Low-Cost Autonomous 3D-Printed Mini Disk Infiltrometer

Abstract

Hydraulic conductivity on the surface of the soil is crucial to address many hydrological and environmental issues. This study presents the development and validation of a low-cost Autonomous Mini Disk Infiltrometer (AMDI), fabricated using fused deposition modeling (FDM) 3D printing. AMDI integrates a transparent PET-G Mariotte chamber and a TDT-based TMS-4 sensor to allow automated measurement of cumulative infiltration under controlled pressure head levels. Calibration was performed using polynomial regression (cubic) to relate the readings of the TDT sensor to changes in water volume. Laboratory infiltration experiments on loamy Chernozem soil compared AMDI with a commercially available, manually operated minidisk infiltrometer (MDI) at pressure head levels of h0 = −6, −3 and −1 cm. The results of ANOVA did not show significant differences between AMDI and MDI in higher pressure heads (p greater than 0.05), with notable discrepancies at −1 cm (p less than 0.05) likely attributed to differences in the porous sintered stainless-steel disks, despite the hydraulic conductivity of the CTU disk being significantly higher than that of the soil.

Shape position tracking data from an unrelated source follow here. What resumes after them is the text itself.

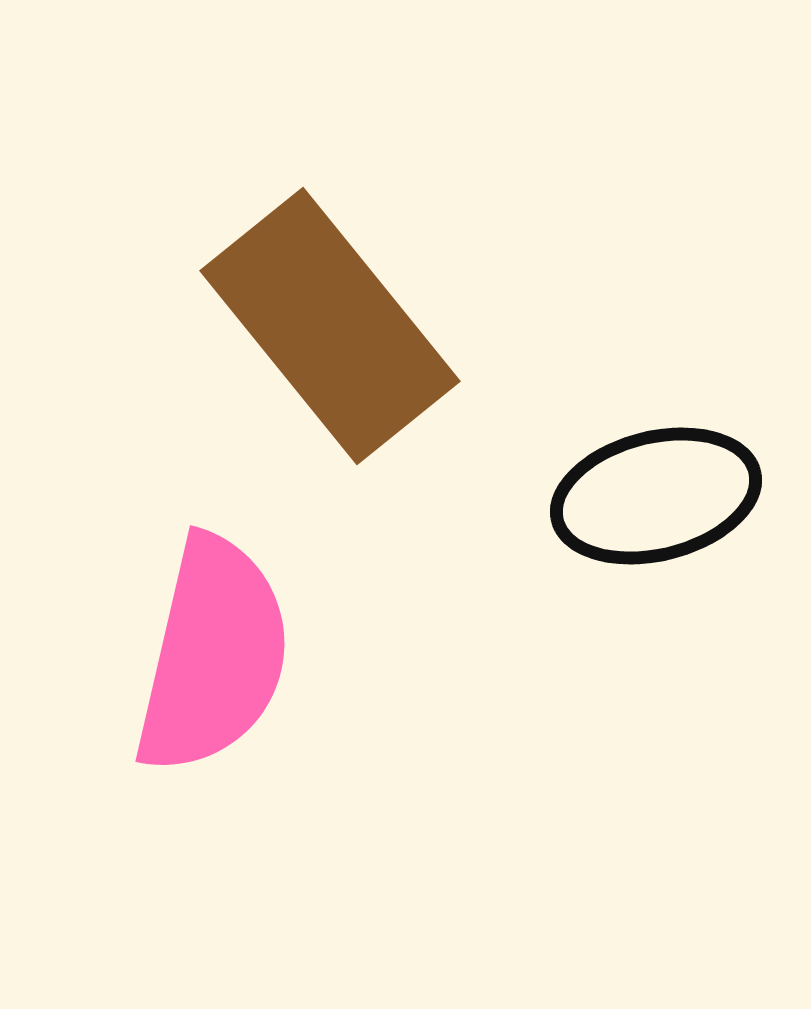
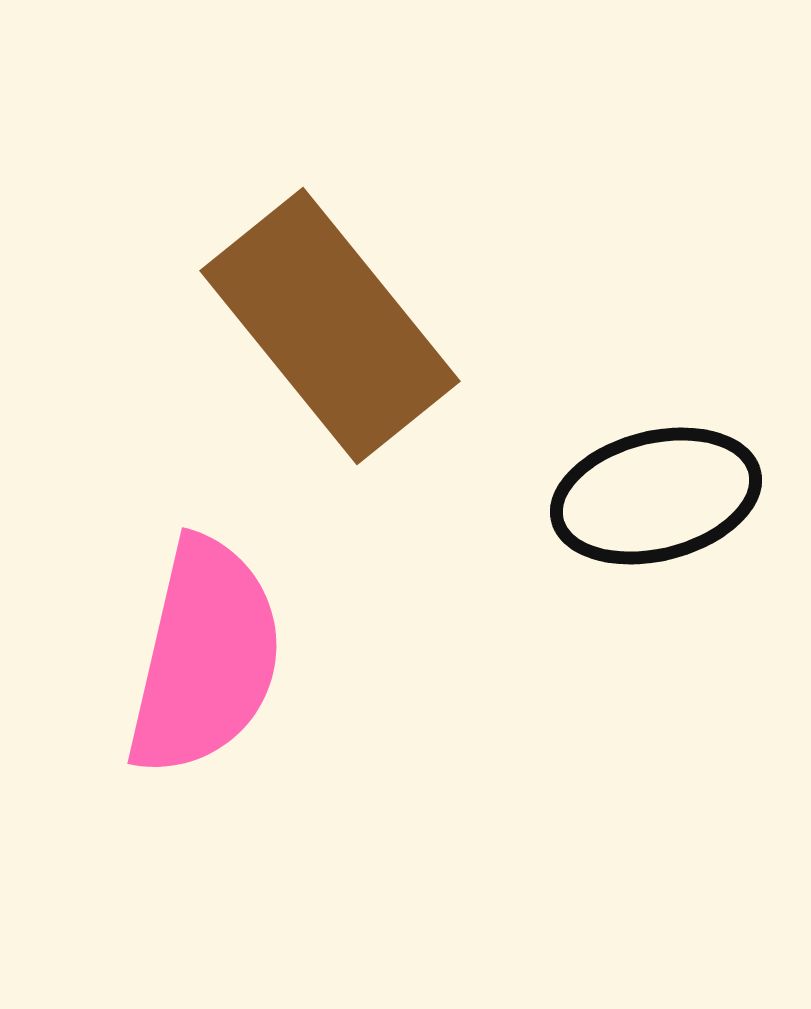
pink semicircle: moved 8 px left, 2 px down
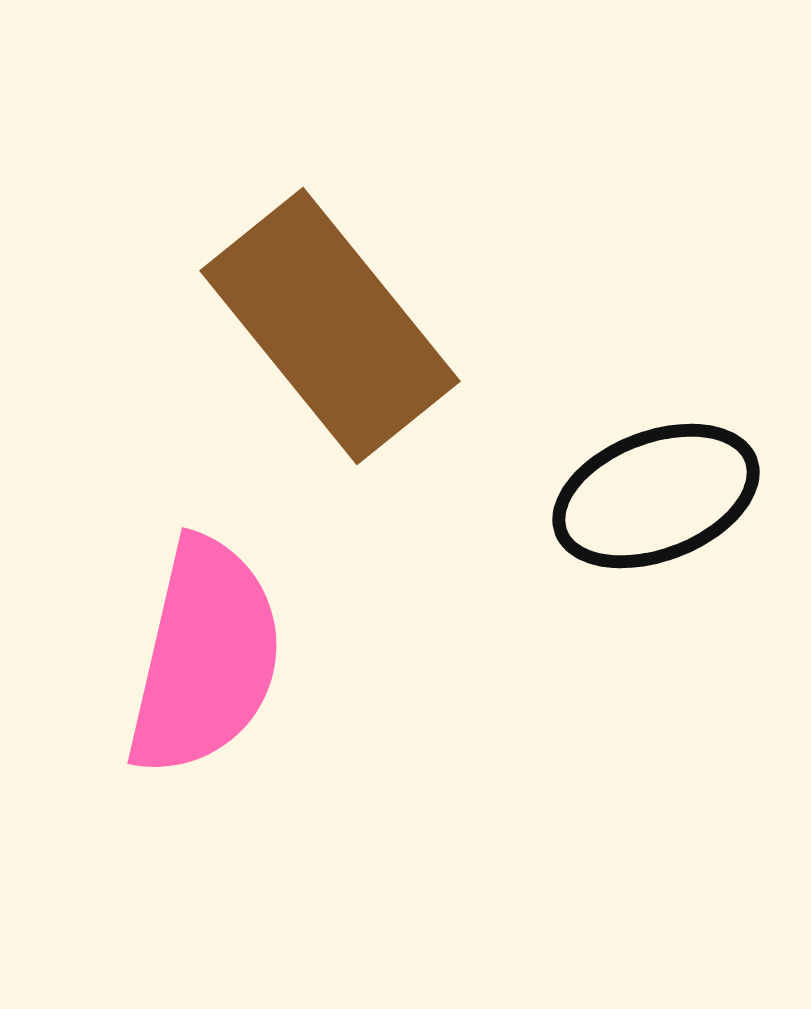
black ellipse: rotated 7 degrees counterclockwise
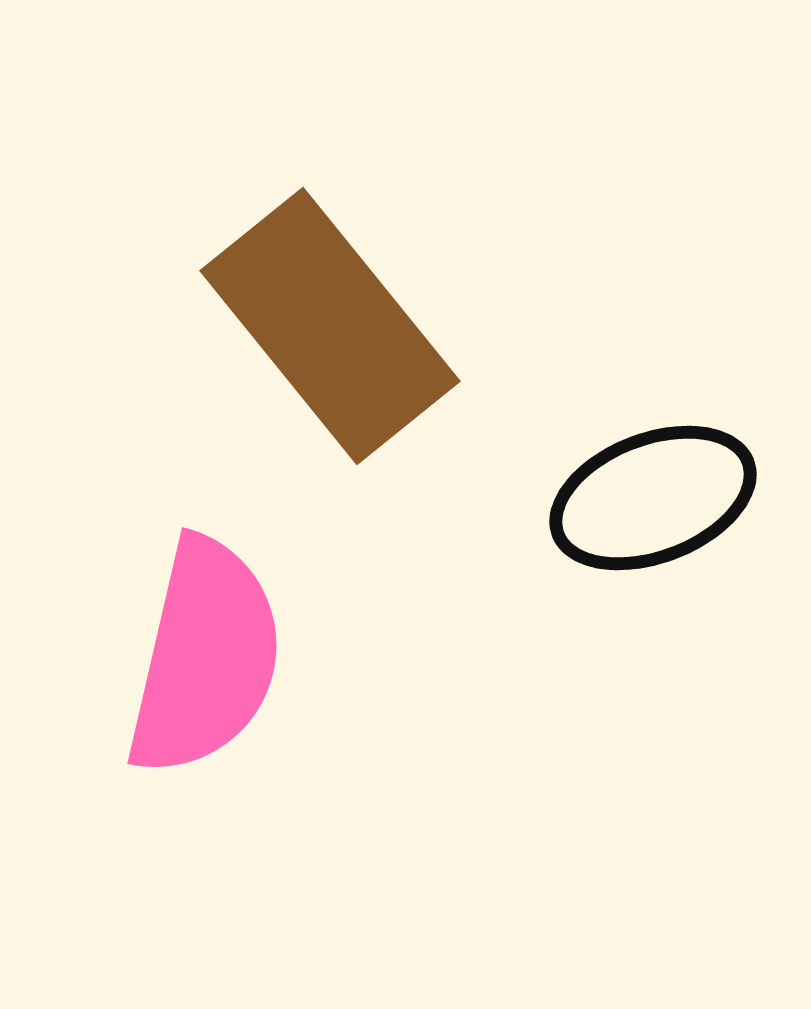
black ellipse: moved 3 px left, 2 px down
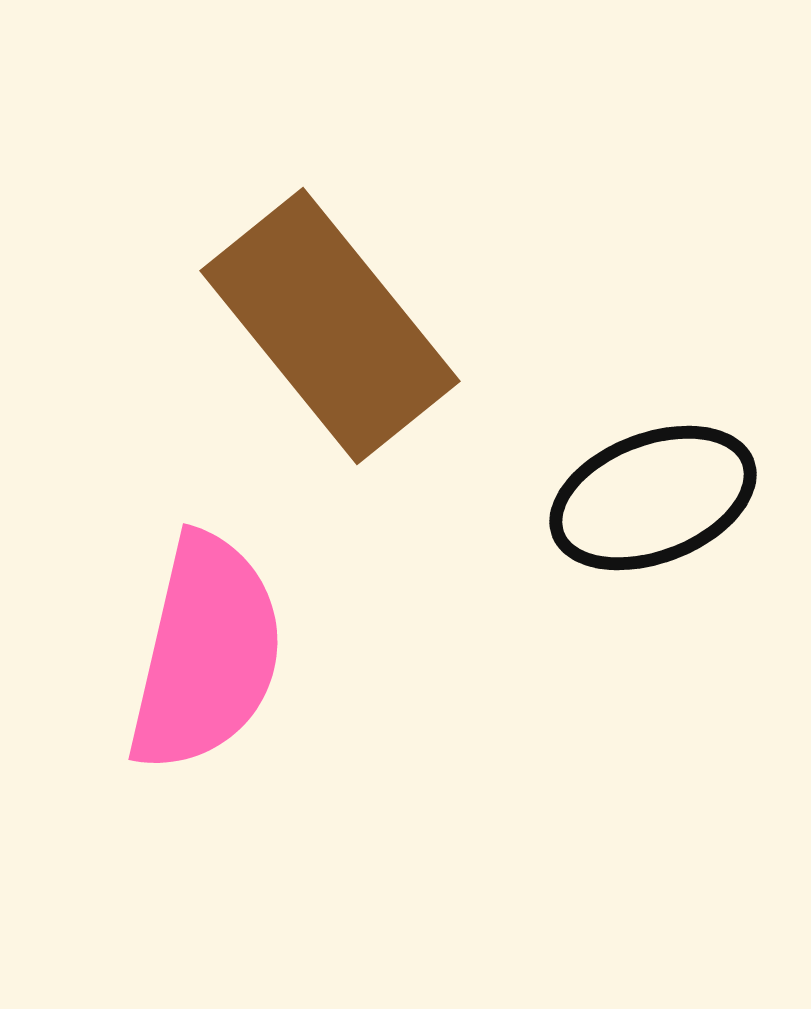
pink semicircle: moved 1 px right, 4 px up
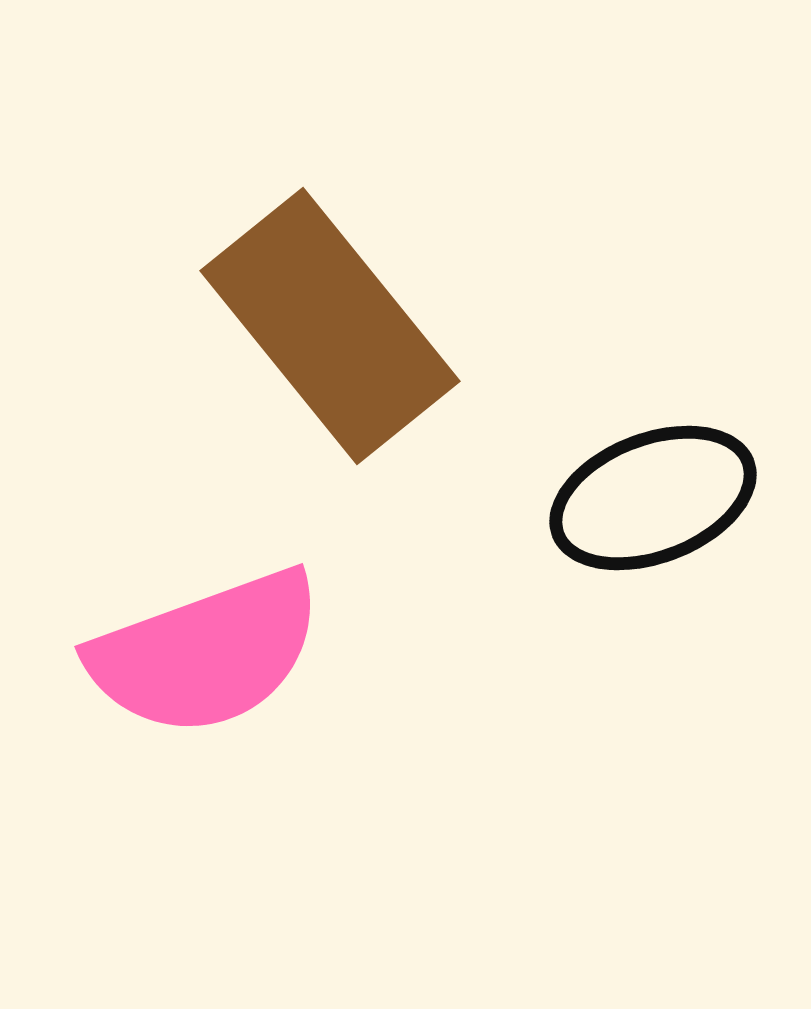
pink semicircle: rotated 57 degrees clockwise
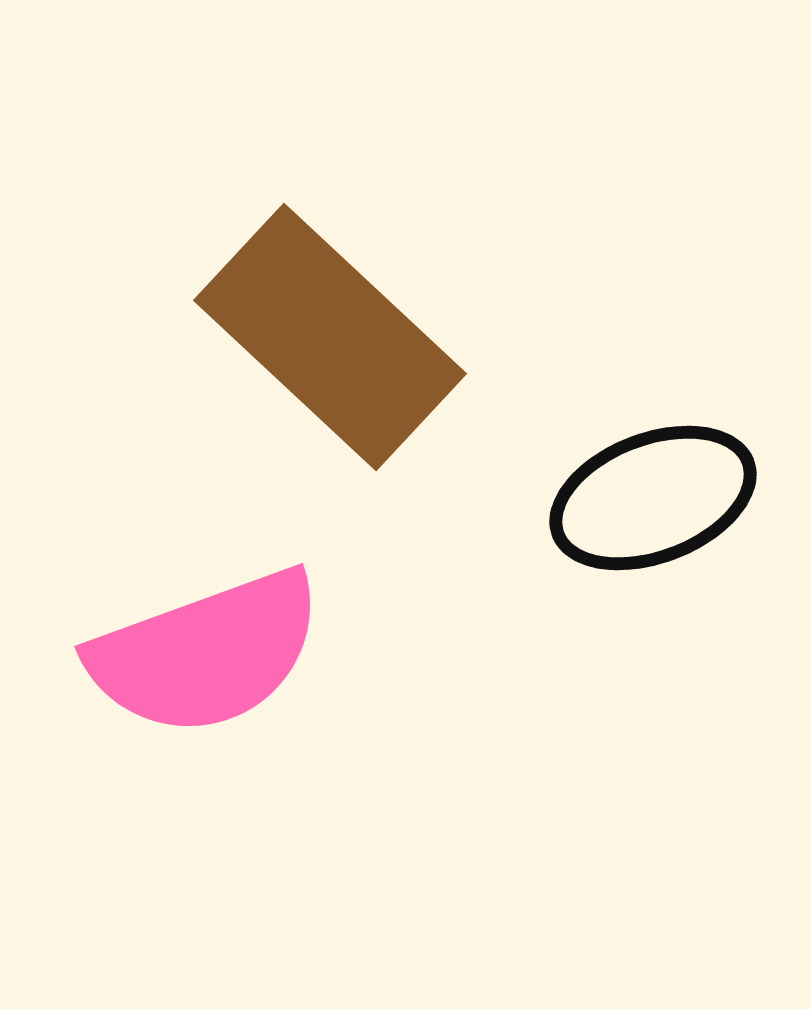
brown rectangle: moved 11 px down; rotated 8 degrees counterclockwise
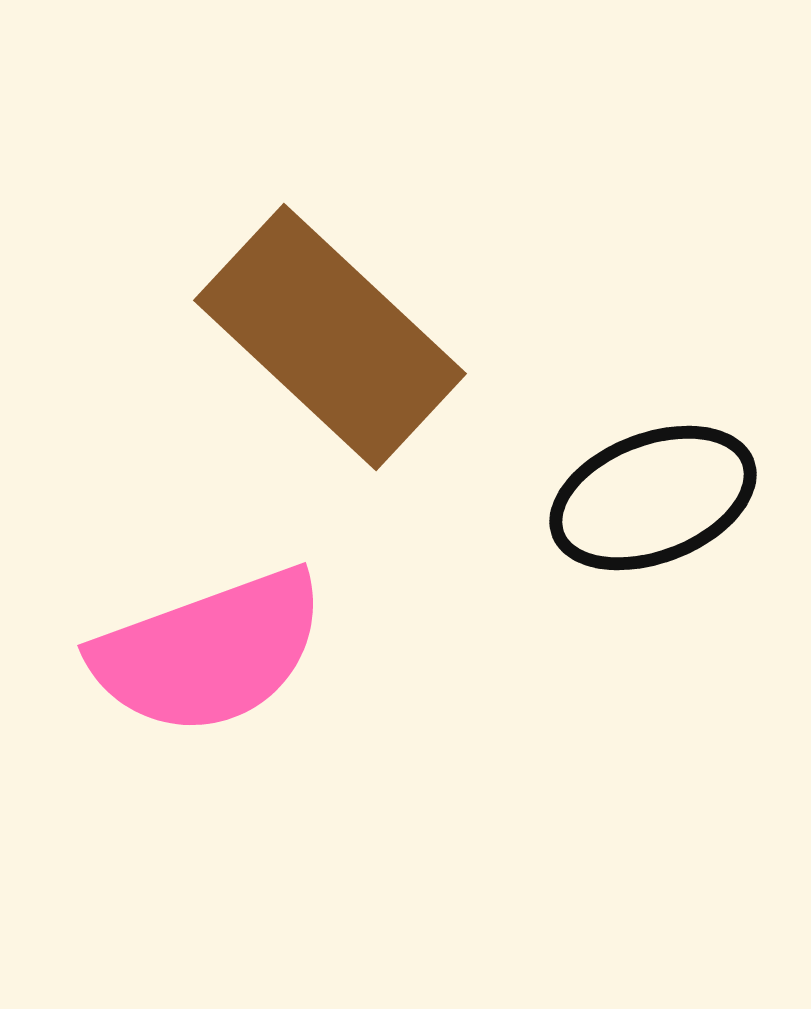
pink semicircle: moved 3 px right, 1 px up
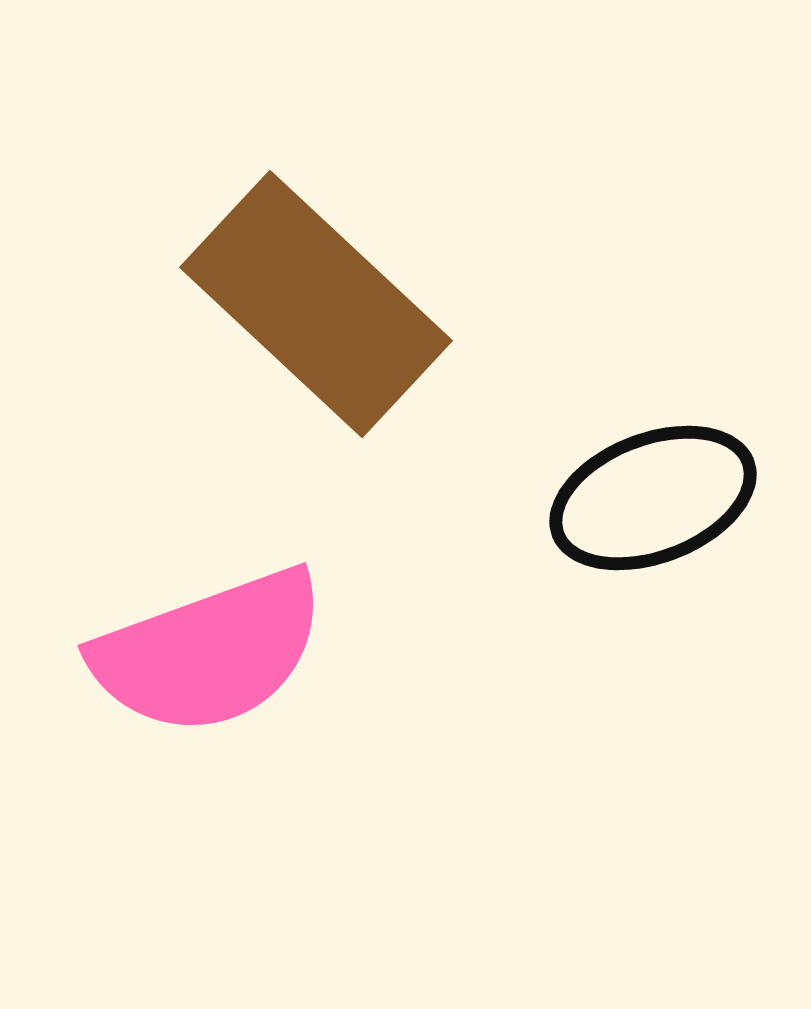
brown rectangle: moved 14 px left, 33 px up
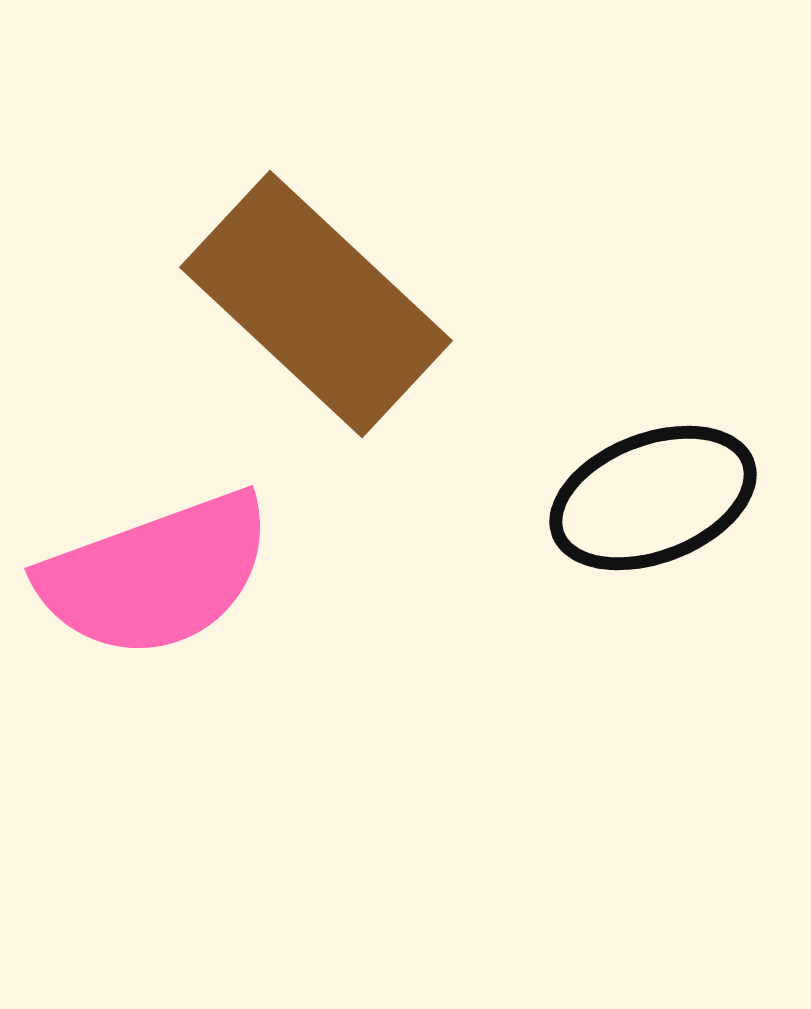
pink semicircle: moved 53 px left, 77 px up
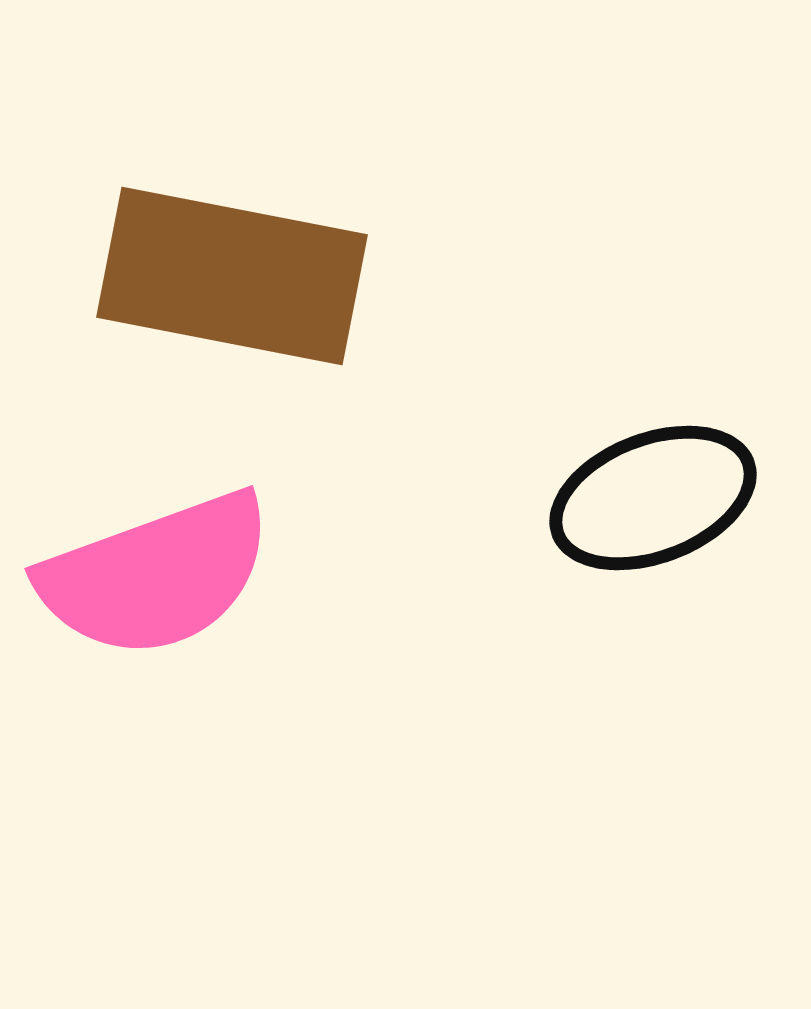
brown rectangle: moved 84 px left, 28 px up; rotated 32 degrees counterclockwise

The influence of the porous disk was tested using MDI alone, which clearly demonstrated its effect on infiltration. This aspect should be further investigated to better define the impact of the disk on infiltration measurements. Moreover, despite the inherent porosity of FDM prints, air leakage was minimized through optimized printing parameters, allowing for reliable operation without post-processing or specialized equipment. The AMDI offers a functional, cost-effective (approximately € 218), and customizable alternative to traditional MDIs, with potential for broader adoption, including in citizen science applications. Further field testing is needed in diverse soil types and environmental conditions.